HMRC recognise this in their Manuals at ESM4022:
“It is perfectly possible for an employee or a director of a company to provide services quite legitimately to that company in a separate capacity. For example, the individual could be carrying on an established business as a solicitor, estate agent, accountant or some sort of consultant whereby services are supplied to the company on terms similar to those given to other customers. In these cases, the payment for the services would not be income for an office or employment assessable under Schedule E or chargeable as employment income or subject to Class 1 NIC”.
The limits of this practice were examined in the recent case of Petrol Services Limited v HMRC TC 6907.
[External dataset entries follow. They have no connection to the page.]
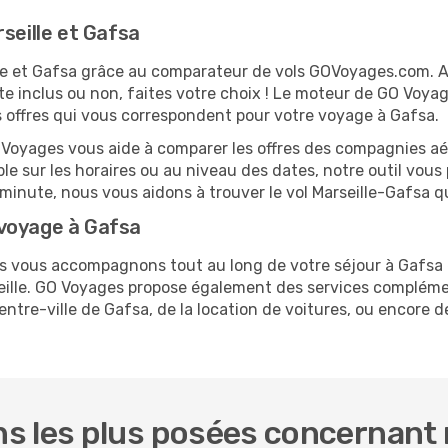
seille et Gafsa
ille et Gafsa grâce au comparateur de vols GOVoyages.com.
te inclus ou non, faites votre choix ! Le moteur de GO Voya
es offres qui vous correspondent pour votre voyage à Gafsa.
O Voyages vous aide à comparer les offres des compagnies aéri
ible sur les horaires ou au niveau des dates, notre outil vous
e minute, nous vous aidons à trouver le vol Marseille-Gafsa 
 voyage à Gafsa
us vous accompagnons tout au long de votre séjour à Gafsa
seille. GO Voyages propose également des services complém
ntre-ville de Gafsa, de la location de voitures, ou encore de
 les plus posées concernant n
The directors of the company were the only employees of the company and they conducted all the activities of the company. They were not paid any remuneration, but payments were made to their consultancy companies which had contracts with Petrol Services Ltd.
The Tribunal was not impressed and found that neither of the directors really had an independent consultancy business. They held that the payments should properly be regarded as the reward for their services as directors.
This decision does not undermine the HMRC practice in ESM4022 but it does indicate that if you push the envelope too far, you might find the payments chargeable to income tax under PAYE with the associated NIC liabilities – and it might be too late to recover any corporation tax paid by the company.